Conditionals: if
The most fundamental control flow form. Lykn’s if is a kernel form that maps directly to JavaScript’s if statement.
Simple if
(if (> temperature 100)
(console:log "boiling"))
if (temperature > 100) {
console.log("boiling");
}
if-else
(if (>= age 18)
(console:log "adult")
(console:log "minor"))
if (age >= 18) {
console.log("adult");
} else {
console.log("minor");
}
The second argument is the then-branch; the third is the else-branch. No else keyword — the structure tells you which is which.

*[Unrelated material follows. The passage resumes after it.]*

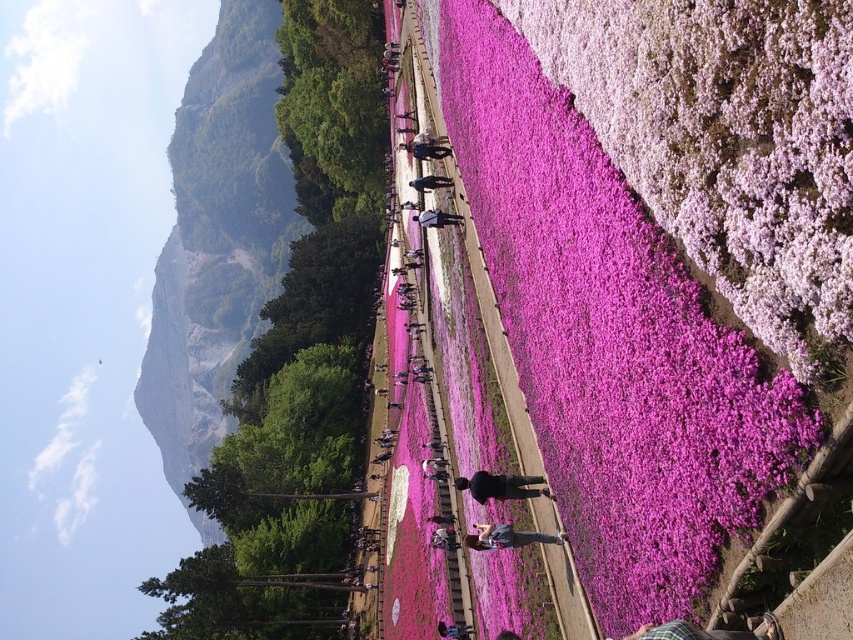 You are standing at the point marked as point (608, 324) in the image. Looking around, you see pink fluffy petals at center. What is directly beneath your feet?

The point marked as point (608, 324) is where the pink fluffy petals at center are located, so the pink fluffy petals at center are directly beneath your feet.

You are standing on the pathway and looking towards the pink fluffy petals at center and the green leafy hillside at upper left. Which object appears closer to you?

The pink fluffy petals at center appears closer to you because it has a lesser height compared to the green leafy hillside at upper left.

You are standing on the walkway and notice the pink fluffy petals at center and the green leafy hillside at upper left. Which object is positioned to the right side of the other?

Nested if (and Why You’ll Want match)
(if (= status 200)
(process-response data)
(if (= status 404)
(not-found)
(server-error status)))
This works but reads poorly. Each nested level adds indentation and cognitive load. Chapter 10 introduces match, which handles multi-way dispatch with exhaustiveness checking:
;; Preview — covered fully in Ch 10
(match status
(200 (process-response data))
(404 (not-found))
(_ (server-error status)))
When you find yourself nesting if more than two levels deep, match is almost certainly the better tool.
No cond, No when
Lykn’s surface language doesn’t provide cond (multi-branch conditional) or when (one-branch conditional without else). For multi-branch, use match. For conditional execution without an else, use if without a third argument. For conditional binding, use if-let or when-let (Chapter 13).